176 innocent lives have been lost: citizens of Iran, Canada, Ukraine, Sweden, Afghanistan, Germany and the United Kingdom.

The circumstances of this catastrophe are still unclear. It is now up to the experts to investigate it and to find answers to the question of what caused the crash. To do so, our experts must receive unconditional support for their investigation into the incident.

Before proceeding, I would like to put on record that my delegation aligns itself with the statement to be delivered later on behalf of the European Union.

We appreciate, Mr.
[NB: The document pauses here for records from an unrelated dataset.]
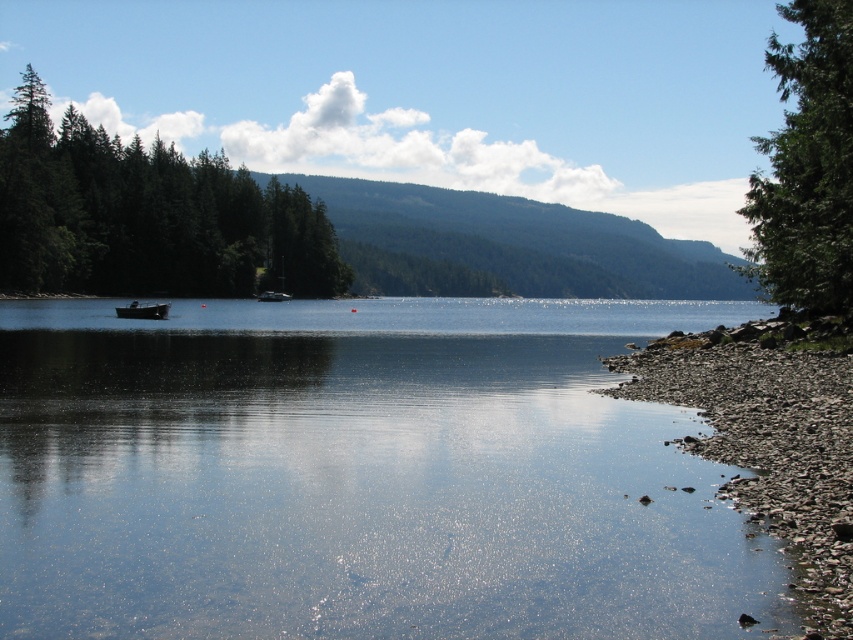 This screenshot has height=640, width=853. In order to click on green forested mountain at center in this screenshot , I will do `click(527, 241)`.

You are a GUI agent. You are given a task and a screenshot of the screen. Output one action in this format:
    pyautogui.click(x=<x>, y=<y>)
    Task: Click on the green forested mountain at center
    
    Given the screenshot: What is the action you would take?
    pyautogui.click(x=527, y=241)

Does clear water at center have a lesser width compared to smooth pebbles at lower right?

No.

Between clear water at center and smooth pebbles at lower right, which one is positioned lower?

smooth pebbles at lower right is below.

Who is more distant from viewer, (383,310) or (766,429)?

The point (383,310) is behind.

At what (x,y) coordinates should I click in order to perform the action: click on clear water at center. Please return your answer as a coordinate pair (x, y). The height and width of the screenshot is (640, 853). Looking at the image, I should click on (358, 476).

Who is taller, clear water at center or green matte trees at left?

Standing taller between the two is green matte trees at left.

Is point (207, 401) behind point (294, 209)?

That is False.

This screenshot has height=640, width=853. What do you see at coordinates (358, 476) in the screenshot?
I see `clear water at center` at bounding box center [358, 476].

Locate an element on the screen. clear water at center is located at coordinates (358, 476). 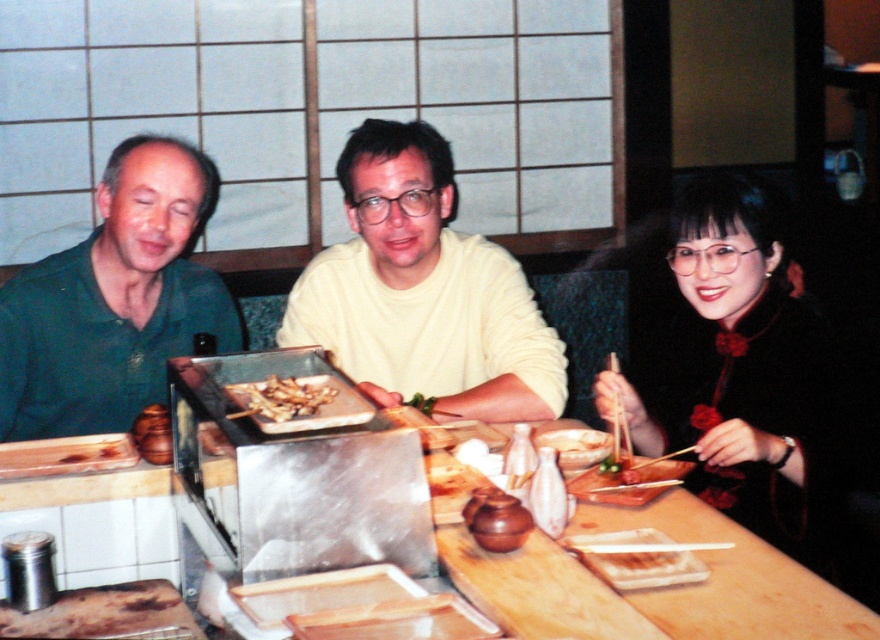 Question: Is yellow matte sweater at center wider than green matte shirt at left?

Choices:
 (A) yes
 (B) no

Answer: (A)

Question: Considering the relative positions of green matte shirt at left and brown glossy meat at center in the image provided, where is green matte shirt at left located with respect to brown glossy meat at center?

Choices:
 (A) above
 (B) below

Answer: (A)

Question: Is the position of black velvet dress at right less distant than that of brown glossy meat at center?

Choices:
 (A) yes
 (B) no

Answer: (B)

Question: Considering the real-world distances, which object is closest to the brown glossy meat at center?

Choices:
 (A) yellow matte sweater at center
 (B) green matte shirt at left
 (C) black velvet dress at right

Answer: (A)

Question: Which object is closer to the camera taking this photo?

Choices:
 (A) green matte shirt at left
 (B) yellow matte sweater at center
 (C) brown glossy meat at center
 (D) black velvet dress at right

Answer: (C)

Question: Which is nearer to the brown glossy meat at center?

Choices:
 (A) green matte shirt at left
 (B) yellow matte sweater at center

Answer: (B) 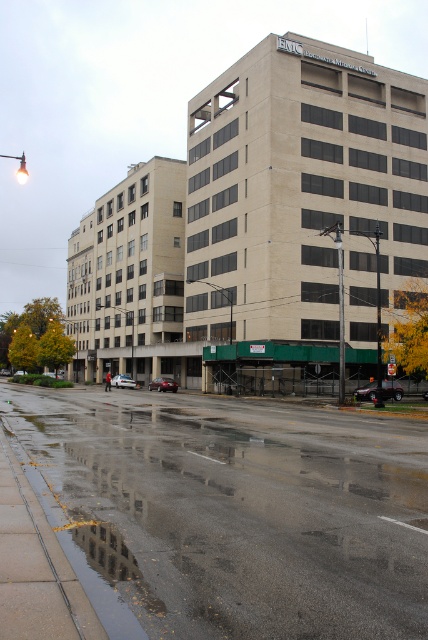 You are standing in front of the EMC Edgewater Medical Center and want to take a photo of both point (225, 493) and point (388, 392) in the same frame. Which point will appear larger in your photo?

Point (225, 493) will appear larger in the photo because it is closer to the camera than point (388, 392).

You are standing in front of the EMC Edgewater Medical Center and want to take a photo. You notice two points marked on the building. One is at point (398, 390) and the other at point (172, 390). Which point will appear larger in your photo?

Point (398, 390) will appear larger in the photo because it is closer to the camera than point (172, 390).

You are standing at the point labeled point (x=232, y=512) in the image. What type of surface are you standing on?

The point (x=232, y=512) indicates glossy asphalt road at lower center, so you are standing on a glossy asphalt road. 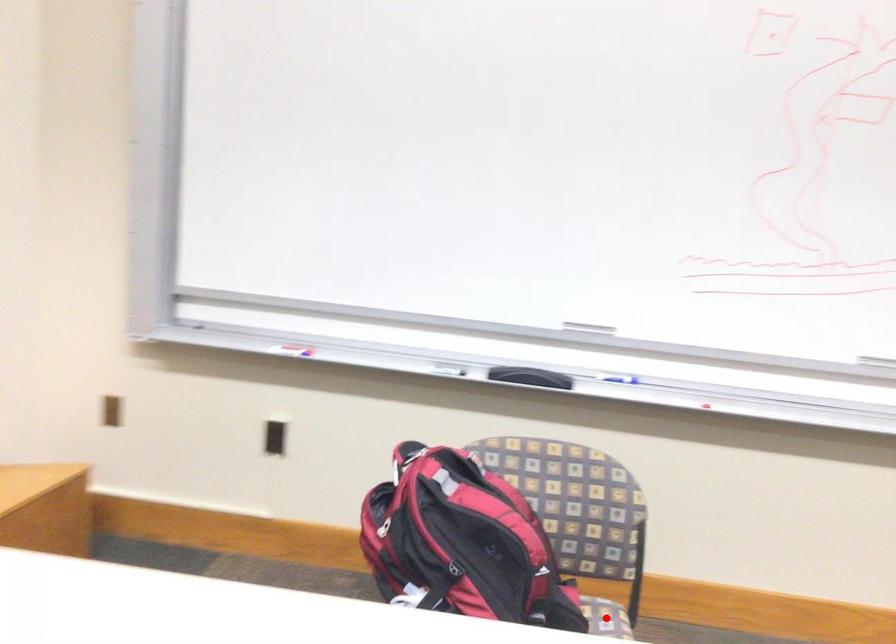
Minister, your timely initiative to launch the year marking the 75th anniversary of the United Nations with the discussion of the importance of upholding its founding document — the UN Charter.

Let us recall that back in 1945 at the San Francisco Conference the very name of our Organization was a subject of intellectual debate, in particular the proposal by the prominent US President Franklin Delano Roosevelt to name it the United Nations. Interestingly that those countries, which opposed such a name, were afraid that there might be a conflict among the nations in the future and the name “United Nations” would not correspond to the realities. I wish to repeat what the Ukrainian representative in San Francisco responded to such concerns (and I quote):

“Delegation of Ukraine believes that one should not have such a pessimistic look into the future of our Organization: it should be constructed in such a way, which would avoid the possibility of a division or conflict among nations” (End of quote).

He also insisted that every nation, which would become a member of this organization, would have to fully share the principles which united the nations during the war and to fight for them.

Today I fully subscribe to the worlds of the representative of Ukraine at the San Francisco conference.

Still can I say today, 75 years later, as a representative of the country which fought for the name of the United Nations and appealed for optimism, as a representative of the country, the victim of the ongoing armed aggression on the part of the UN Security Council permanent member, that we have made the right choice and have fulfilled the aspirations of the founding fathers of the United Nations?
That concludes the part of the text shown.